Bud Hebeler’s Advice in His Own Words

Like, many older people, I am spending some time working on revising our wills. Many find that what they thought would be left to heirs has been depleted and now they are financially distressed. A smaller number find that they have more than projected in plans made much earlier. We are one of the latter.

Looking back, it’s hard to believe that over these 27 years of retirement we’ve given away more than the savings we started with in retirement, bought all of our high cost goods with savings, and still have more than twice as much left.

Einstein was right: One of the great miracles is the power of compounding from saving. But we also have been really lucky to have done the right things at the right times, both during most of our working and retirement years.

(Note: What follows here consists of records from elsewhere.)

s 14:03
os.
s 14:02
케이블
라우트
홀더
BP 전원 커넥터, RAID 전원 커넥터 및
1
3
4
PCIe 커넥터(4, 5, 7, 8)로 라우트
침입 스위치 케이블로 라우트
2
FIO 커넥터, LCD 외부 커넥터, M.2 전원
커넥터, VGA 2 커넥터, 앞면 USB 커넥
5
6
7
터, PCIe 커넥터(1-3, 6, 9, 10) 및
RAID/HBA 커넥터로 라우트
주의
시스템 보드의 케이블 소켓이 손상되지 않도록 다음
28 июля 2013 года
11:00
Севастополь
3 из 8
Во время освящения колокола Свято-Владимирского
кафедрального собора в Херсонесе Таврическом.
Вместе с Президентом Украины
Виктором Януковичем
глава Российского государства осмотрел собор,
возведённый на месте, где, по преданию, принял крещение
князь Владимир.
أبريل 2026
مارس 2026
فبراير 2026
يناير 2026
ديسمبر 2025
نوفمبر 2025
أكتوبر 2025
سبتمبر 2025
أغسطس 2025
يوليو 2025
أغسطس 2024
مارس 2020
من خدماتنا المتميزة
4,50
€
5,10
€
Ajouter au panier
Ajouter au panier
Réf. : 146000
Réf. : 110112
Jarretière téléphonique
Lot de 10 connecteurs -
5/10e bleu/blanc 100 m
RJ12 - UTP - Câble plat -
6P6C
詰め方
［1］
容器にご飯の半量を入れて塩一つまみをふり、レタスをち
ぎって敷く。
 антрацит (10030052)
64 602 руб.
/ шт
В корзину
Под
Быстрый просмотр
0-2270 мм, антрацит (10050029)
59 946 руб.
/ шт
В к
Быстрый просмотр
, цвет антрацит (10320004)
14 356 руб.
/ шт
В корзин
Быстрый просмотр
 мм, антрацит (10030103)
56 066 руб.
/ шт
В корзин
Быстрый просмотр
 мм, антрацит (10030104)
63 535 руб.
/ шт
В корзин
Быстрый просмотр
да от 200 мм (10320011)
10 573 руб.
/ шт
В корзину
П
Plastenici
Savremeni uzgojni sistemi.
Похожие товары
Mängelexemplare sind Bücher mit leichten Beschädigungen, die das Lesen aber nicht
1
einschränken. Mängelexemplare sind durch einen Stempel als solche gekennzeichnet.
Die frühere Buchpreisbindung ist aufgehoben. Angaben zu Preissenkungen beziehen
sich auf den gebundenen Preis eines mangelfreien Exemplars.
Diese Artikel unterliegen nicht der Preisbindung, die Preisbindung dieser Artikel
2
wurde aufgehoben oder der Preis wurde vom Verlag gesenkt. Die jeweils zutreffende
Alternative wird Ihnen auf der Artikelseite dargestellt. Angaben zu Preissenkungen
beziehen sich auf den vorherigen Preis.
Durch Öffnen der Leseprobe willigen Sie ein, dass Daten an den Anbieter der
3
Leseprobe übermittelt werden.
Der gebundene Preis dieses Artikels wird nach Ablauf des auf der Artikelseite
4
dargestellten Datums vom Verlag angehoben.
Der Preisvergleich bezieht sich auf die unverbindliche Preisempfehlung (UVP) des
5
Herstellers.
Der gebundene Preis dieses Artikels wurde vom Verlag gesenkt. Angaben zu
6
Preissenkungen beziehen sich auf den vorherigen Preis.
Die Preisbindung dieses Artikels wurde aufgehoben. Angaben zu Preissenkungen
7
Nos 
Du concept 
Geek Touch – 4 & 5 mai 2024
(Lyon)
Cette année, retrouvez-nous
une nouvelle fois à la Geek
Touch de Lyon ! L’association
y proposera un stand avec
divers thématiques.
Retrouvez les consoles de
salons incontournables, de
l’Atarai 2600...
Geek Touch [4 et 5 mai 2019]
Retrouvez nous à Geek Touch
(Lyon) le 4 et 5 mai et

Here is some of my retirement advice — 8 things we did right.

1. Living Life Based on Lessons From the Great Depression

Being brought up in the Great Depression followed by the war years where national savings rates were almost five times current levels taught us to live below our means — something that seems to have escaped many today. Younger generations are truly living beyond their means by relying on debt to finance almost everything they buy in hopes that future wages will be able to cover the debt costs.

2. Professional Advice Made a Difference

I give large credit to the professional retirement advice I had when still working with regard to investments, specifically to buy low-cost index stock funds and actual bonds, not bond funds, for our fixed-income allocations — and make a financial plan to determine how much we should save.

3. Bonds and Bond Ladders Were Particularly Good Strategies

One of the odd things I did that was consistent with the professional retirement advice, but not specifically recommended, was to buy savings bonds for much of the bond portion. Back then, savings bonds were paying around 2% to 3% coupon plus whatever was the annual inflation rate. And unlike other bonds, they benefited from both deferred taxes and inflation adjustments.

After I converted my company’s 401(k) to a Roth IRA, I bought laddered Treasury Inflation-Protected (TIPS) bonds so that our bonds would not have any tax, and the laddering was such that a bond matured every year of our retirement, as do our savings bonds.

4. Less Conservative Stock Allocations Were a Good Idea

I chose to modify the common stock allocation rule when I was young. Years ago, it was common to use a formula of 100 minus your age as the recommended percentage to hold in equities (stock and investment real estate).  It was recommended that the rest be in fixed-income (bonds, CDs and money markets).

I chose to modify the common stock allocation rule when I was young. Instead, I used a target allocation percentage each year for our stock fund allocation of 105, not the then traditional 100, less my wife’s age because she is younger. In the year when she was 40, our stock allocation target was 65% while at 70 was 35%.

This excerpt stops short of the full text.